STUDY MATERIAL ▸
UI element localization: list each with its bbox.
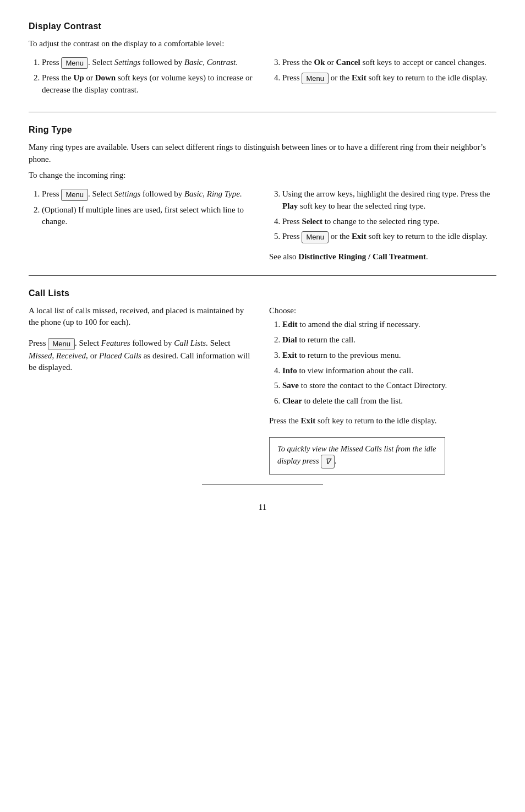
ring-type-title: Ring Type	[29, 123, 496, 136]
down-key: Down	[95, 73, 116, 82]
settings-text: Settings	[114, 58, 141, 67]
ring-type-section: Ring Type Many ring types are available.…	[29, 123, 496, 263]
menu-button: Menu	[48, 338, 75, 350]
list-item: Clear to delete the call from the list.	[282, 395, 496, 407]
display-contrast-title: Display Contrast	[29, 20, 496, 32]
dial-key: Dial	[282, 335, 297, 344]
list-item: Dial to return the call.	[282, 334, 496, 346]
list-item: Save to store the contact to the Contact…	[282, 380, 496, 392]
info-key: Info	[282, 366, 297, 375]
list-item: Press the Up or Down soft keys (or volum…	[42, 72, 256, 96]
list-item: Press Menu or the Exit soft key to retur…	[282, 72, 496, 84]
exit-key: Exit	[352, 232, 367, 241]
divider-1	[29, 112, 496, 112]
basic-ringtype-text: Basic, Ring Type.	[184, 189, 242, 198]
ok-key: Ok	[314, 58, 325, 67]
list-item: Press Menu. Select Settings followed by …	[42, 188, 256, 200]
exit-note: Press the Exit soft key to return to the…	[269, 415, 496, 427]
see-also: See also Distinctive Ringing / Call Trea…	[269, 251, 496, 263]
menu-button: Menu	[302, 73, 329, 85]
call-lists-instructions: Press Menu. Select Features followed by …	[29, 337, 256, 374]
display-contrast-section: Display Contrast To adjust the contrast …	[29, 20, 496, 100]
display-contrast-columns: Press Menu. Select Settings followed by …	[29, 55, 496, 100]
placed-calls-text: Placed Calls	[99, 351, 141, 360]
ring-type-intro: Many ring types are available. Users can…	[29, 141, 496, 166]
edit-key: Edit	[282, 320, 298, 329]
tip-box: To quickly view the Missed Calls list fr…	[269, 437, 445, 475]
call-lists-text: Call Lists.	[174, 339, 208, 347]
menu-button: Menu	[61, 57, 88, 69]
divider-2	[29, 275, 496, 276]
missed-received-text: Missed, Received,	[29, 351, 88, 360]
exit-key-note: Exit	[301, 416, 316, 425]
select-key: Select	[302, 217, 322, 226]
distinctive-ringing-link: Distinctive Ringing / Call Treatment	[298, 252, 426, 261]
list-item: Info to view information about the call.	[282, 365, 496, 377]
list-item: Using the arrow keys, highlight the desi…	[282, 188, 496, 212]
call-lists-columns: A local list of calls missed, received, …	[29, 305, 496, 475]
list-item: Press Select to change to the selected r…	[282, 216, 496, 228]
save-key: Save	[282, 381, 299, 390]
call-lists-section: Call Lists A local list of calls missed,…	[29, 287, 496, 475]
down-arrow-button: ∇	[321, 455, 335, 468]
basic-contrast-text: Basic, Contrast	[184, 58, 236, 67]
page-number: 11	[29, 502, 496, 514]
bottom-divider	[202, 484, 323, 485]
tip-text: To quickly view the Missed Calls list fr…	[277, 444, 436, 465]
play-key: Play	[282, 201, 298, 210]
display-contrast-right: Press the Ok or Cancel soft keys to acce…	[269, 55, 496, 100]
call-lists-title: Call Lists	[29, 287, 496, 299]
call-lists-right: Choose: Edit to amend the dial string if…	[269, 305, 496, 475]
ring-type-intro2: To change the incoming ring:	[29, 170, 496, 182]
list-item: (Optional) If multiple lines are used, f…	[42, 204, 256, 228]
call-lists-intro: A local list of calls missed, received, …	[29, 305, 256, 329]
list-item: Exit to return to the previous menu.	[282, 350, 496, 362]
settings-text: Settings	[114, 189, 141, 198]
ring-type-left: Press Menu. Select Settings followed by …	[29, 186, 256, 263]
up-key: Up	[74, 73, 84, 82]
menu-button: Menu	[302, 231, 329, 243]
clear-key: Clear	[282, 396, 302, 405]
ring-type-right: Using the arrow keys, highlight the desi…	[269, 186, 496, 263]
cancel-key: Cancel	[336, 58, 360, 67]
display-contrast-intro: To adjust the contrast on the display to…	[29, 38, 496, 50]
ring-type-columns: Press Menu. Select Settings followed by …	[29, 186, 496, 263]
display-contrast-left: Press Menu. Select Settings followed by …	[29, 55, 256, 100]
list-item: Press Menu. Select Settings followed by …	[42, 57, 256, 69]
call-lists-left: A local list of calls missed, received, …	[29, 305, 256, 475]
list-item: Press Menu or the Exit soft key to retur…	[282, 231, 496, 243]
menu-button: Menu	[61, 189, 88, 201]
list-item: Press the Ok or Cancel soft keys to acce…	[282, 57, 496, 69]
exit-key: Exit	[282, 351, 297, 359]
features-text: Features	[101, 339, 130, 347]
exit-key: Exit	[352, 73, 367, 82]
choose-label: Choose:	[269, 305, 496, 317]
list-item: Edit to amend the dial string if necessa…	[282, 319, 496, 331]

TASK TO COMPLETE ▸ Once you have read the entries above, state how many of their lines include "amend", giving the number alone.

FINISHED EXERCISE ▸ 2